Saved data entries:

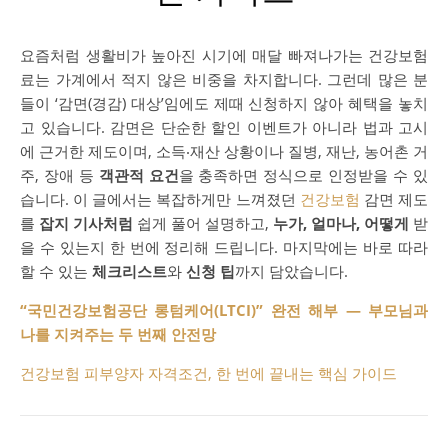
요즘처럼 생활비가 높아진 시기에 매달 빠져나가는 건강보험
료는 가계에서 적지 않은 비중을 차지합니다. 그런데 많은 분
들이 ‘감면(경감) 대상’임에도 제때 신청하지 않아 혜택을 놓치
고 있습니다. 감면은 단순한 할인 이벤트가 아니라 법과 고시
에 근거한 제도이며, 소득‧재산 상황이나 질병, 재난, 농어촌 거
주, 장애 등
객관적 요건
을 충족하면 정식으로 인정받을 수 있
습니다. 이 글에서는 복잡하게만 느껴졌던
건강보험
감면 제도
를
잡지 기사처럼
쉽게 풀어 설명하고,
누가, 얼마나, 어떻게
받
을 수 있는지 한 번에 정리해 드립니다. 마지막에는 바로 따라
할 수 있는
체크리스트
와
신청 팁
까지 담았습니다.
“국민건강보험공단 롱텀케어(LTCI)” 완전 해부 — 부모님과
나를 지켜주는 두 번째 안전망
건강보험 피부양자 자격조건, 한 번에 끝내는 핵심 가이드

**REQUIREMENT**. Each line above should be printed again exactly, though the pictures should not be.

**SOLVED PROBLEM**.
요즘처럼 생활비가 높아진 시기에 매달 빠져나가는 건강보험
료는 가계에서 적지 않은 비중을 차지합니다. 그런데 많은 분
들이 ‘감면(경감) 대상’임에도 제때 신청하지 않아 혜택을 놓치
고 있습니다. 감면은 단순한 할인 이벤트가 아니라 법과 고시
에 근거한 제도이며, 소득‧재산 상황이나 질병, 재난, 농어촌 거
주, 장애 등
객관적 요건
을 충족하면 정식으로 인정받을 수 있
습니다. 이 글에서는 복잡하게만 느껴졌던
건강보험
감면 제도
를
잡지 기사처럼
쉽게 풀어 설명하고,
누가, 얼마나, 어떻게
받
을 수 있는지 한 번에 정리해 드립니다. 마지막에는 바로 따라
할 수 있는
체크리스트
와
신청 팁
까지 담았습니다.
“국민건강보험공단 롱텀케어(LTCI)” 완전 해부 — 부모님과
나를 지켜주는 두 번째 안전망
건강보험 피부양자 자격조건, 한 번에 끝내는 핵심 가이드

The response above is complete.